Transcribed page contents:
**********

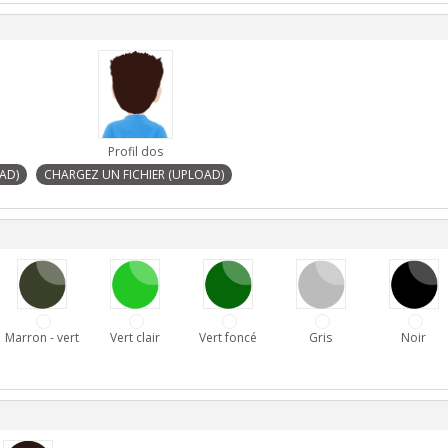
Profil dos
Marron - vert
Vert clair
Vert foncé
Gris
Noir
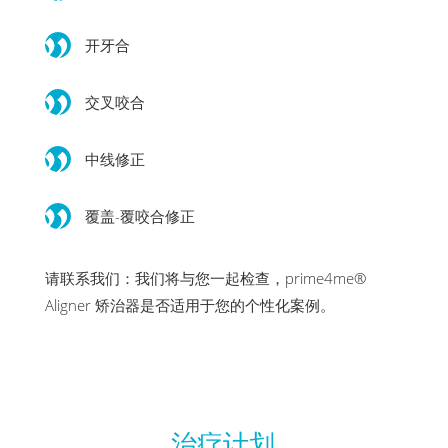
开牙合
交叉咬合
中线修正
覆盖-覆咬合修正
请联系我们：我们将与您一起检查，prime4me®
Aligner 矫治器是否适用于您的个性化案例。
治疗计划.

**********

Work request:
Only the text of the records above is to be reproduced, exactly as given; the pictures are dropped.

Solution to this problem:
Profil dos
Marron - vert
Vert clair
Vert foncé
Gris
Noir
开牙合
交叉咬合
中线修正
覆盖-覆咬合修正
请联系我们：我们将与您一起检查，prime4me®
Aligner 矫治器是否适用于您的个性化案例。
治疗计划.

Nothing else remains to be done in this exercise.